#### PROBLEM REQUIREMENTS:
Start to finish, repeat the records exactly.

*** LISTED RECORDS ***

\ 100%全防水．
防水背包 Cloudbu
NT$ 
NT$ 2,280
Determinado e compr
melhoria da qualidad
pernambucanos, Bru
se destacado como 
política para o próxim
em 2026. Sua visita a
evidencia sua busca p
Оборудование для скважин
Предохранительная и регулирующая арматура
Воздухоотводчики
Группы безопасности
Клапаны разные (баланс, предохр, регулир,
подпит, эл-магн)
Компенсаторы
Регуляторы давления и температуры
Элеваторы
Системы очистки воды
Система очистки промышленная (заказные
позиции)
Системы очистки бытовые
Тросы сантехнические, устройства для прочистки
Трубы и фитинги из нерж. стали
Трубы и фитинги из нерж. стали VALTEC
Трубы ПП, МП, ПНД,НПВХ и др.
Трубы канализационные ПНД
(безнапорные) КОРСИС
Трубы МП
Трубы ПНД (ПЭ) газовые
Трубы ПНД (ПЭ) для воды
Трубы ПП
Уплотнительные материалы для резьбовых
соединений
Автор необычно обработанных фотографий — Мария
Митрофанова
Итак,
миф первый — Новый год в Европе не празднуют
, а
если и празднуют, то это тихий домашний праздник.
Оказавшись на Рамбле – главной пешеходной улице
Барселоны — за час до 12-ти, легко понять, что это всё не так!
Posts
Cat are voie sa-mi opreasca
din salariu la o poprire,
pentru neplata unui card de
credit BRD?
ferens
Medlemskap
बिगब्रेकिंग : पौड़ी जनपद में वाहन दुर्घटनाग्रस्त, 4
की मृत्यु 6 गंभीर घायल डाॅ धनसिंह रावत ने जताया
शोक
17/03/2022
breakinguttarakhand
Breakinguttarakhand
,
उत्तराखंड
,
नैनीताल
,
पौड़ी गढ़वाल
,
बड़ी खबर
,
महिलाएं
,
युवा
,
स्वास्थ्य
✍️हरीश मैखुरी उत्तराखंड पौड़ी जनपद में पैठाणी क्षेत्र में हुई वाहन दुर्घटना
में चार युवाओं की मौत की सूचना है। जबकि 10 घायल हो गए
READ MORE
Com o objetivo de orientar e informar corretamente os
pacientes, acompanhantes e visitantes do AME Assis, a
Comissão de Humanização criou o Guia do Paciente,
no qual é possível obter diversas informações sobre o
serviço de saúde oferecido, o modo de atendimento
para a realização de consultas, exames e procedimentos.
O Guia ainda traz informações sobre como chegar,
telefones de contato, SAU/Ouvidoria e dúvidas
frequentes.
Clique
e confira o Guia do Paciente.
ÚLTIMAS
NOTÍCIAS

***

#### ANSWER TO THIS PROBLEM:
\ 100%全防水．
防水背包 Cloudbu
NT$ 
NT$ 2,280
Determinado e compr
melhoria da qualidad
pernambucanos, Bru
se destacado como 
política para o próxim
em 2026. Sua visita a
evidencia sua busca p
Оборудование для скважин
Предохранительная и регулирующая арматура
Воздухоотводчики
Группы безопасности
Клапаны разные (баланс, предохр, регулир,
подпит, эл-магн)
Компенсаторы
Регуляторы давления и температуры
Элеваторы
Системы очистки воды
Система очистки промышленная (заказные
позиции)
Системы очистки бытовые
Тросы сантехнические, устройства для прочистки
Трубы и фитинги из нерж. стали
Трубы и фитинги из нерж. стали VALTEC
Трубы ПП, МП, ПНД,НПВХ и др.
Трубы канализационные ПНД
(безнапорные) КОРСИС
Трубы МП
Трубы ПНД (ПЭ) газовые
Трубы ПНД (ПЭ) для воды
Трубы ПП
Уплотнительные материалы для резьбовых
соединений
Автор необычно обработанных фотографий — Мария
Митрофанова
Итак,
миф первый — Новый год в Европе не празднуют
, а
если и празднуют, то это тихий домашний праздник.
Оказавшись на Рамбле – главной пешеходной улице
Барселоны — за час до 12-ти, легко понять, что это всё не так!
Posts
Cat are voie sa-mi opreasca
din salariu la o poprire,
pentru neplata unui card de
credit BRD?
ferens
Medlemskap
बिगब्रेकिंग : पौड़ी जनपद में वाहन दुर्घटनाग्रस्त, 4
की मृत्यु 6 गंभीर घायल डाॅ धनसिंह रावत ने जताया
शोक
17/03/2022
breakinguttarakhand
Breakinguttarakhand
,
उत्तराखंड
,
नैनीताल
,
पौड़ी गढ़वाल
,
बड़ी खबर
,
महिलाएं
,
युवा
,
स्वास्थ्य
✍️हरीश मैखुरी उत्तराखंड पौड़ी जनपद में पैठाणी क्षेत्र में हुई वाहन दुर्घटना
में चार युवाओं की मौत की सूचना है। जबकि 10 घायल हो गए
READ MORE
Com o objetivo de orientar e informar corretamente os
pacientes, acompanhantes e visitantes do AME Assis, a
Comissão de Humanização criou o Guia do Paciente,
no qual é possível obter diversas informações sobre o
serviço de saúde oferecido, o modo de atendimento
para a realização de consultas, exames e procedimentos.
O Guia ainda traz informações sobre como chegar,
telefones de contato, SAU/Ouvidoria e dúvidas
frequentes.
Clique
e confira o Guia do Paciente.
ÚLTIMAS
NOTÍCIAS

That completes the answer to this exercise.